Work request: Look through the entries below, please, and copy every line with the word "photos".

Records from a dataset
______
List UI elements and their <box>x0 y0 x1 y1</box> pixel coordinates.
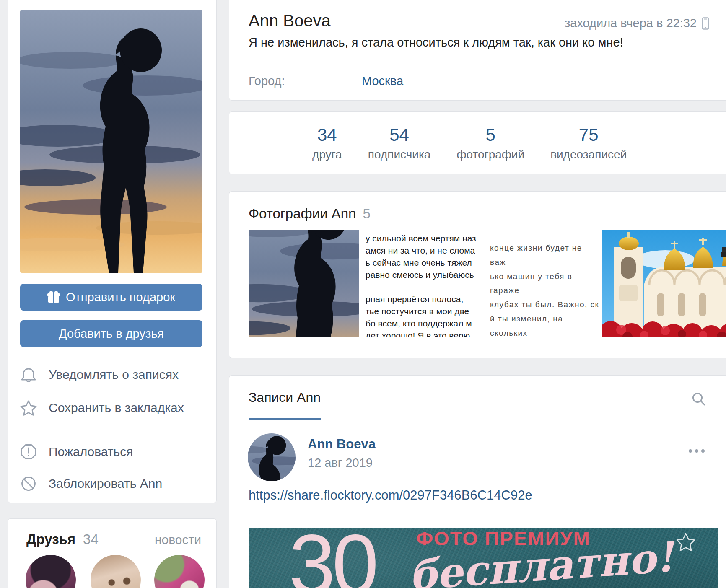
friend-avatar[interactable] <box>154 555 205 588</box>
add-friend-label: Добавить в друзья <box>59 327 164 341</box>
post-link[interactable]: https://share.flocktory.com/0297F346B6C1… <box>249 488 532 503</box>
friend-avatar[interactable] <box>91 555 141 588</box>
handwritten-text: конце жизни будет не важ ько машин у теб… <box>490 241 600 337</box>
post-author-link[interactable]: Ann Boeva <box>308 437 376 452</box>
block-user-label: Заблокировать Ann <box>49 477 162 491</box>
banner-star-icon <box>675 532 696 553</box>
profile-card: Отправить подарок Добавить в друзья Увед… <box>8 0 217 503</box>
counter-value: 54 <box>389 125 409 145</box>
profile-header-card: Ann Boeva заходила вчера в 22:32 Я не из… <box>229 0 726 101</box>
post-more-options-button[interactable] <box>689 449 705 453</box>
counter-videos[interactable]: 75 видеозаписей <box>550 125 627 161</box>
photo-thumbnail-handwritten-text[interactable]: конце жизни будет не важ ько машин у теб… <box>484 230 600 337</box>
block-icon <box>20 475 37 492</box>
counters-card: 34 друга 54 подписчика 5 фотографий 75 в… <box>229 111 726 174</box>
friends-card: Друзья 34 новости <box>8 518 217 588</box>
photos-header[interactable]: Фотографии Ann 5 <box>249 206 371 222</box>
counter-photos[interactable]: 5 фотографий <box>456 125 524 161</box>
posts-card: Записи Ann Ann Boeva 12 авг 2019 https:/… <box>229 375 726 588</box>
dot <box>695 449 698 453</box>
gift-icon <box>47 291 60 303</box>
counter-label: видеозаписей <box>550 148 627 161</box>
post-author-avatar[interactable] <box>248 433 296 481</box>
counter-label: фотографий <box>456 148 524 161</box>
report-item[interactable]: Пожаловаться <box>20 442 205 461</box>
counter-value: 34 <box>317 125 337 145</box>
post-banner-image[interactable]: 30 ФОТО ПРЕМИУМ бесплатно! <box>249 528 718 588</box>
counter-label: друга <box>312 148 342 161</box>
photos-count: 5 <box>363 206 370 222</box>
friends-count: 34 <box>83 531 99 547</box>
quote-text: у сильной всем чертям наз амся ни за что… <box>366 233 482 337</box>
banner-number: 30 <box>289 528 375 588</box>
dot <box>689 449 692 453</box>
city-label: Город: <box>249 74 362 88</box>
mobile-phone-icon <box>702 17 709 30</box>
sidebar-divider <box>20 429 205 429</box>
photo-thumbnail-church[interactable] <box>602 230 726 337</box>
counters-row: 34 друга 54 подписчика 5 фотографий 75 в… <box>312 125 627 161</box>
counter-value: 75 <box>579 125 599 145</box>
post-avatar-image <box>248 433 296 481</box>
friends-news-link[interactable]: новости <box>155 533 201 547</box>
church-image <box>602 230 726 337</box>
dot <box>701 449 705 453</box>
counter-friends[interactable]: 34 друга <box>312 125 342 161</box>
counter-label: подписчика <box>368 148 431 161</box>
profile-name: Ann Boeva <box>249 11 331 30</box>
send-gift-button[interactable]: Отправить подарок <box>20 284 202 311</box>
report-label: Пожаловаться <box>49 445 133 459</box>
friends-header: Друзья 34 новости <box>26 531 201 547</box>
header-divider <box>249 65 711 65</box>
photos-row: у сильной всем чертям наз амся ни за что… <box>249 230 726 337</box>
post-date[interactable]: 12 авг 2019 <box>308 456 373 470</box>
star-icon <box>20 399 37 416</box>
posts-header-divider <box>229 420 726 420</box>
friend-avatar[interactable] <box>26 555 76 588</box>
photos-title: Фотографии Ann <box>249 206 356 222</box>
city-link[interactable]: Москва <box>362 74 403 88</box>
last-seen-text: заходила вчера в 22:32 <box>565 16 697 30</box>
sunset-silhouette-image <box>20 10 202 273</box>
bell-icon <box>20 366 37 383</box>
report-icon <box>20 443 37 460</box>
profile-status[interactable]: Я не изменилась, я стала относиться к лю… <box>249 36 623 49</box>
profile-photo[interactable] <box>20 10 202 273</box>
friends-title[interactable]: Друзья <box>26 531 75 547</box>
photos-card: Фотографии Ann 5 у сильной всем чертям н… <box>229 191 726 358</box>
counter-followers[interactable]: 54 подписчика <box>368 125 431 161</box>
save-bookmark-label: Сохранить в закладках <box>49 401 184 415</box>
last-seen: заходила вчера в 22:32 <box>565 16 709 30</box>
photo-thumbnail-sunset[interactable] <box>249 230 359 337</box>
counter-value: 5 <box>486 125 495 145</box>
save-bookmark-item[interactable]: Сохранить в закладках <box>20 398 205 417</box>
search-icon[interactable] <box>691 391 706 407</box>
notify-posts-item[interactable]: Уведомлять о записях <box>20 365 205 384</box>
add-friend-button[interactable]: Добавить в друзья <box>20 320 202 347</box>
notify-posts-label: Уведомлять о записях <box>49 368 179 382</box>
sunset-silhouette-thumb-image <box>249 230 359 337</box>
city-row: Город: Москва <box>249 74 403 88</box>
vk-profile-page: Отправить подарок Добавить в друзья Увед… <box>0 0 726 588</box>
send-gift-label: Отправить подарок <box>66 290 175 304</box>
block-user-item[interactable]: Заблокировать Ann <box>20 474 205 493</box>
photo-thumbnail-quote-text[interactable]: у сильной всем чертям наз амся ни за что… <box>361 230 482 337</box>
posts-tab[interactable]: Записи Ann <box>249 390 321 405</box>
______
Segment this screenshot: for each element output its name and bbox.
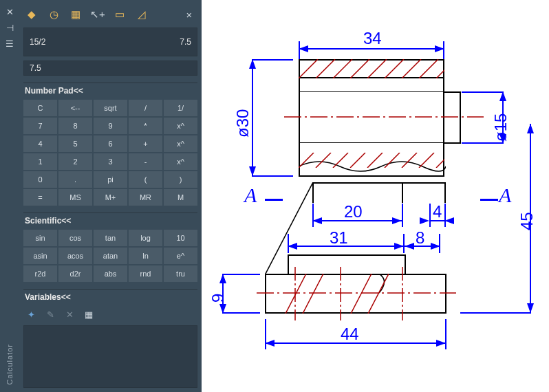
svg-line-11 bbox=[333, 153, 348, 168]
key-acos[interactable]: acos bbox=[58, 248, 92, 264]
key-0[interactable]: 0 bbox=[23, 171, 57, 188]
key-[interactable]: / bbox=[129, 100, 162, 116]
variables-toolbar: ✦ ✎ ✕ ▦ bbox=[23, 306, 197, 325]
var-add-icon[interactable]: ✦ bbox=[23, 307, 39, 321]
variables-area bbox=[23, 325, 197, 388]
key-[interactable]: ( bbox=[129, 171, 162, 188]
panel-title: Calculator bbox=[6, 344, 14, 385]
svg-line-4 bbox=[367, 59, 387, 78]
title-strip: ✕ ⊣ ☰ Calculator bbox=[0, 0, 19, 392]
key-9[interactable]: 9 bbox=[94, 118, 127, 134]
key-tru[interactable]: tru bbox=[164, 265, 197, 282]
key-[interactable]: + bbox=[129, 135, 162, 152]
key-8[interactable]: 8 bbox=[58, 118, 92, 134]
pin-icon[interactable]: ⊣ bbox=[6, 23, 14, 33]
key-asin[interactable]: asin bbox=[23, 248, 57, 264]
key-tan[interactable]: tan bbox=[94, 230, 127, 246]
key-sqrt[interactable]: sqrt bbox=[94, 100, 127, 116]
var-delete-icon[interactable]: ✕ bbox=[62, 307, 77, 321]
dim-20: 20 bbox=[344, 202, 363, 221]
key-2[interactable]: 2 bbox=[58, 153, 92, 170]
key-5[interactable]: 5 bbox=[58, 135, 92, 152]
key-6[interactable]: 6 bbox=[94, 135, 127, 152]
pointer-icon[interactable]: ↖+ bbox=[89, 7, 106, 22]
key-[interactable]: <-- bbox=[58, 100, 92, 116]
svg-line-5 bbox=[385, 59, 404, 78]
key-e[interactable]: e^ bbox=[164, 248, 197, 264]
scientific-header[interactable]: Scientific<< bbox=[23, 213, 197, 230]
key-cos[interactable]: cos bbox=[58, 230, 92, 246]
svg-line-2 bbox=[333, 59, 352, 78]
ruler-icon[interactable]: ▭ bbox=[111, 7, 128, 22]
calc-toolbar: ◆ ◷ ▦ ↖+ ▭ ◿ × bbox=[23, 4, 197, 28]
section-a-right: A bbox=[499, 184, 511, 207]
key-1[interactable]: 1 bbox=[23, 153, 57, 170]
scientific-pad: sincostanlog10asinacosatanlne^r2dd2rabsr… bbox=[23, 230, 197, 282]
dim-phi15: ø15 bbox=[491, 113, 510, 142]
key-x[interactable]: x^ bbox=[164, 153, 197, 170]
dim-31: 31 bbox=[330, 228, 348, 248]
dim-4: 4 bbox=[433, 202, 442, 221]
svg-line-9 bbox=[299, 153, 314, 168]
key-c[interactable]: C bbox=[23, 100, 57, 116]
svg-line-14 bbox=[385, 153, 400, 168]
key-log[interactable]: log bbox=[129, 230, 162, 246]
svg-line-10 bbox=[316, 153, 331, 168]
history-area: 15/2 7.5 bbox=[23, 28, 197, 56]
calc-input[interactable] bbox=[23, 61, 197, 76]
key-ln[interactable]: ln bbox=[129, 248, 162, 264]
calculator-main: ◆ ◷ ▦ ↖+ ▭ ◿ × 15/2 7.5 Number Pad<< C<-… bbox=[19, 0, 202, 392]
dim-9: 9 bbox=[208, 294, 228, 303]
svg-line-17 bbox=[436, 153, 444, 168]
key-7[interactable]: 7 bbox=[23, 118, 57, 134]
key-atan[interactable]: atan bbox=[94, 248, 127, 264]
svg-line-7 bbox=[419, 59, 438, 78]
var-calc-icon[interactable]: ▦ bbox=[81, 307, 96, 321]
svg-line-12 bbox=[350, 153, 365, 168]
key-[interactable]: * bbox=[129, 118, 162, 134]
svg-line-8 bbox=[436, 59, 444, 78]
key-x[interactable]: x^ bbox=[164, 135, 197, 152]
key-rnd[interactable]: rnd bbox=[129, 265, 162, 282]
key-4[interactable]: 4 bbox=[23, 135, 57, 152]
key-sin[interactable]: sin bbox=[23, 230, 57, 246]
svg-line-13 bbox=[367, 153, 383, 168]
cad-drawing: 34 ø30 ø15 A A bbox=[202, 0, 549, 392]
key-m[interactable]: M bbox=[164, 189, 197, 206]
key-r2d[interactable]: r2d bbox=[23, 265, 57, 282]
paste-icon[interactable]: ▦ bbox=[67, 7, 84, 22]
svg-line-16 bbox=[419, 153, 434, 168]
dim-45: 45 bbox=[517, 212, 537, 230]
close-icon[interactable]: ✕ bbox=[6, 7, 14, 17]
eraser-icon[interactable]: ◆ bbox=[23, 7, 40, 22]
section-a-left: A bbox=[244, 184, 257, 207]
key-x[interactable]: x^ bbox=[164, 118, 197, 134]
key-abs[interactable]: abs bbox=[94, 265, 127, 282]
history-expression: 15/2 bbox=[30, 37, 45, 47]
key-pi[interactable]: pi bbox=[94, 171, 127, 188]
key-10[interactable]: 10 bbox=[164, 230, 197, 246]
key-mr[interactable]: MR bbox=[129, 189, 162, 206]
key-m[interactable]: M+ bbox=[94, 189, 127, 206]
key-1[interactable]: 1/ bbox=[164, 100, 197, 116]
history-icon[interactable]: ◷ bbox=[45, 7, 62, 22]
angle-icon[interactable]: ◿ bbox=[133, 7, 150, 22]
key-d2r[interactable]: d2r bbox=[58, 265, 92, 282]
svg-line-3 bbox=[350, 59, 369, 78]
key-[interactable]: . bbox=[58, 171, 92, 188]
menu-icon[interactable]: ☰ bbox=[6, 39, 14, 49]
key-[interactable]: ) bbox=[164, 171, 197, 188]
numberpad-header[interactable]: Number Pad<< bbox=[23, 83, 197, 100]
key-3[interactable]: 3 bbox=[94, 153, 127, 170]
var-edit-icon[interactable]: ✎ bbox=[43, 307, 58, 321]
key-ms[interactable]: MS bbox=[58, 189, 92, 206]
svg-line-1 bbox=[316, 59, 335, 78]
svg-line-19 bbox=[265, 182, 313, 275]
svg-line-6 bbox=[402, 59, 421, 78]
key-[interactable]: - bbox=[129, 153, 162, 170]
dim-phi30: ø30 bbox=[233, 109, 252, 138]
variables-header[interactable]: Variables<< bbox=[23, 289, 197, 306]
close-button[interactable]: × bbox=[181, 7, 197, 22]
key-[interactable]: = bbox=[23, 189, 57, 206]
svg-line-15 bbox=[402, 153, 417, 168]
______
Output below:
photos-header[interactable]: Фотографии Ann 5 <box>249 206 371 222</box>
counter-photos[interactable]: 5 фотографий <box>456 125 524 161</box>
photos-count: 5 <box>363 206 370 222</box>
photos-row: у сильной всем чертям наз амся ни за что… <box>249 230 726 337</box>
photos-title: Фотографии Ann <box>249 206 356 222</box>
photos-card: Фотографии Ann 5 у сильной всем чертям н… <box>229 191 726 358</box>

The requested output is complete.